The study provides valuable data on patient and disease characteristics, treatments used and outcomes in AYA compared to OA aged 40–60 years. Registry data such as from LaRDR can help improve treatment standardisation and AYA patient outcomes.

Trial Registration

The authors have confirmed clinical trial registration is not needed for this submission

Abstract Image

青少年和年轻人淋巴瘤(AYA)的真实世界数据——来自淋巴瘤和相关疾病登记处(LaRDR)的报告。
淋巴瘤是青少年和青壮年(AYAs)中常见的恶性肿瘤,通常定义为15-39岁。相对于其他年龄组,AYAs患者的淋巴瘤仍未得到充分研究,治疗方案也不尽相同。方法:我们对2016年1月至2023年4月期间在澳大利亚淋巴瘤和相关疾病登记处(LaRDR)中新诊断为AYAs常见淋巴瘤亚型的18-60岁患者进行了回顾性研究。亚型有典型霍奇金淋巴瘤(cHL)、弥漫性大b细胞淋巴瘤(DLBCL)、原发性纵隔b细胞淋巴瘤(PMBCL)和伯基特淋巴瘤(BL)。收集患者人口统计学、疾病特征、治疗和结局数据,并对18-39岁的青少年(aya)和40-60岁的老年人(oa)进行比较。结果:AYAs的cHL和PMBCL发生率较高,而OAs的DLBCL发生率较高。合并cHL和PMBCL的aya患者的早期和低风险发生率高于oa患者。相比之下,AYAs和OAs更有可能出现晚期DLBCL和BL。与更常接受ABVD治疗的OAs相比,患有cHL的AYAs更有可能接受BEACOPP治疗。

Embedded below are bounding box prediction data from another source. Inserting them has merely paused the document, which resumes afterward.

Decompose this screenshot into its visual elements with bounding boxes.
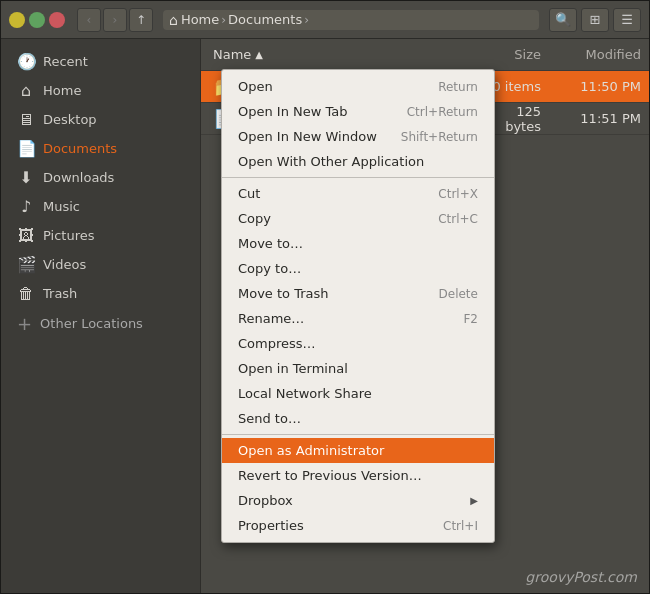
ctx-open-new-tab[interactable]: Open In New Tab Ctrl+Return [222,99,494,124]
ctx-send-to[interactable]: Send to… [222,406,494,431]
ctx-rename[interactable]: Rename… F2 [222,306,494,331]
sidebar-item-documents-label: Documents [43,141,117,156]
breadcrumb-end-sep: › [304,13,309,27]
ctx-copy[interactable]: Copy Ctrl+C [222,206,494,231]
documents-icon: 📄 [17,139,35,158]
sidebar-item-recent-label: Recent [43,54,88,69]
ctx-open-shortcut: Return [438,80,478,94]
file-modified: 11:50 PM [580,79,641,94]
sidebar-item-videos-label: Videos [43,257,86,272]
ctx-open-new-tab-shortcut: Ctrl+Return [407,105,478,119]
ctx-open[interactable]: Open Return [222,74,494,99]
ctx-local-network-share[interactable]: Local Network Share [222,381,494,406]
sidebar-other-locations-label: Other Locations [40,316,143,331]
close-button[interactable] [49,12,65,28]
ctx-cut[interactable]: Cut Ctrl+X [222,181,494,206]
ctx-properties-shortcut: Ctrl+I [443,519,478,533]
ctx-open-new-window-shortcut: Shift+Return [401,130,478,144]
ctx-properties-label: Properties [238,518,304,533]
breadcrumb-separator: › [221,13,226,27]
ctx-separator-2 [222,434,494,435]
ctx-open-new-window[interactable]: Open In New Window Shift+Return [222,124,494,149]
watermark: groovyPost.com [525,569,637,585]
ctx-local-network-share-label: Local Network Share [238,386,372,401]
nav-buttons: ‹ › ↑ [77,8,153,32]
file-modified: 11:51 PM [580,111,641,126]
search-button[interactable]: 🔍 [549,8,577,32]
ctx-open-terminal[interactable]: Open in Terminal [222,356,494,381]
col-header-modified[interactable]: Modified [549,47,649,62]
sidebar-item-videos[interactable]: 🎬 Videos [1,250,200,279]
pictures-icon: 🖼 [17,226,35,245]
col-header-size[interactable]: Size [469,47,549,62]
breadcrumb-home-label: Home [181,12,219,27]
ctx-open-terminal-label: Open in Terminal [238,361,348,376]
ctx-move-to-trash-shortcut: Delete [439,287,478,301]
breadcrumb-home[interactable]: ⌂ Home [169,12,219,28]
ctx-move-to-trash-label: Move to Trash [238,286,329,301]
ctx-move-to[interactable]: Move to… [222,231,494,256]
sidebar-item-recent[interactable]: 🕐 Recent [1,47,200,76]
sort-ascending-icon: ▲ [255,49,263,60]
context-menu: Open Return Open In New Tab Ctrl+Return … [221,69,495,543]
ctx-open-other-app-label: Open With Other Application [238,154,424,169]
menu-button[interactable]: ☰ [613,8,641,32]
modified-col-label: Modified [586,47,641,62]
forward-button[interactable]: › [103,8,127,32]
sidebar-item-trash[interactable]: 🗑 Trash [1,279,200,308]
ctx-copy-to[interactable]: Copy to… [222,256,494,281]
ctx-copy-to-label: Copy to… [238,261,301,276]
ctx-move-to-trash[interactable]: Move to Trash Delete [222,281,494,306]
file-manager-window: ‹ › ↑ ⌂ Home › Documents › 🔍 ⊞ ☰ 🕐 [0,0,650,594]
sidebar-item-other-locations[interactable]: + Other Locations [1,308,200,339]
sidebar-item-music-label: Music [43,199,80,214]
desktop-icon: 🖥 [17,110,35,129]
ctx-dropbox-label: Dropbox [238,493,293,508]
trash-icon: 🗑 [17,284,35,303]
breadcrumb: ⌂ Home › Documents › [163,10,539,30]
ctx-open-as-admin[interactable]: Open as Administrator [222,438,494,463]
ctx-cut-shortcut: Ctrl+X [438,187,478,201]
view-toggle-button[interactable]: ⊞ [581,8,609,32]
home-icon: ⌂ [169,12,178,28]
ctx-open-new-window-label: Open In New Window [238,129,377,144]
downloads-icon: ⬇ [17,168,35,187]
ctx-compress-label: Compress… [238,336,316,351]
back-button[interactable]: ‹ [77,8,101,32]
recent-icon: 🕐 [17,52,35,71]
maximize-button[interactable] [29,12,45,28]
sidebar-item-downloads[interactable]: ⬇ Downloads [1,163,200,192]
ctx-revert[interactable]: Revert to Previous Version… [222,463,494,488]
file-modified-cell: 11:50 PM [549,79,649,94]
ctx-open-label: Open [238,79,273,94]
sidebar: 🕐 Recent ⌂ Home 🖥 Desktop 📄 Documents ⬇ … [1,39,201,593]
minimize-button[interactable] [9,12,25,28]
ctx-dropbox-arrow-icon: ▶ [470,495,478,506]
col-header-name[interactable]: Name ▲ [201,47,469,62]
ctx-copy-shortcut: Ctrl+C [438,212,478,226]
size-col-label: Size [514,47,541,62]
ctx-separator-1 [222,177,494,178]
file-size: 125 bytes [505,104,541,134]
ctx-copy-label: Copy [238,211,271,226]
file-area: Name ▲ Size Modified 📁 Sample Folder 0 i… [201,39,649,593]
sidebar-item-pictures[interactable]: 🖼 Pictures [1,221,200,250]
up-button[interactable]: ↑ [129,8,153,32]
ctx-compress[interactable]: Compress… [222,331,494,356]
breadcrumb-current[interactable]: Documents [228,12,302,27]
sidebar-item-desktop[interactable]: 🖥 Desktop [1,105,200,134]
titlebar-actions: 🔍 ⊞ ☰ [549,8,641,32]
sidebar-item-trash-label: Trash [43,286,77,301]
main-area: 🕐 Recent ⌂ Home 🖥 Desktop 📄 Documents ⬇ … [1,39,649,593]
ctx-properties[interactable]: Properties Ctrl+I [222,513,494,538]
ctx-open-other-app[interactable]: Open With Other Application [222,149,494,174]
file-size: 0 items [492,79,541,94]
videos-icon: 🎬 [17,255,35,274]
sidebar-item-home[interactable]: ⌂ Home [1,76,200,105]
ctx-dropbox[interactable]: Dropbox ▶ [222,488,494,513]
sidebar-item-documents[interactable]: 📄 Documents [1,134,200,163]
sidebar-item-desktop-label: Desktop [43,112,97,127]
ctx-rename-label: Rename… [238,311,304,326]
music-icon: ♪ [17,197,35,216]
sidebar-item-music[interactable]: ♪ Music [1,192,200,221]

在AYAs和OAs之间,DLBCL、PMBCL或BL的治疗方案无显著差异。AYAs合并cHL的总生存期(OS)优于OAs;具体而言,与oa相比,cHL AYAs具有更好的OS, DLBCL AYAs具有更好的无进展生存期(PFS)和OS。结论:该研究为40-60岁的OA患者和疾病特征、治疗方法和结果提供了有价值的数据。来自LaRDR等注册数据可以帮助改善治疗标准化和AYA患者的预后。试验注册:作者已确认本次提交不需要临床试验注册。
本文章由计算机程序翻译,如有差异,请以英文原文为准。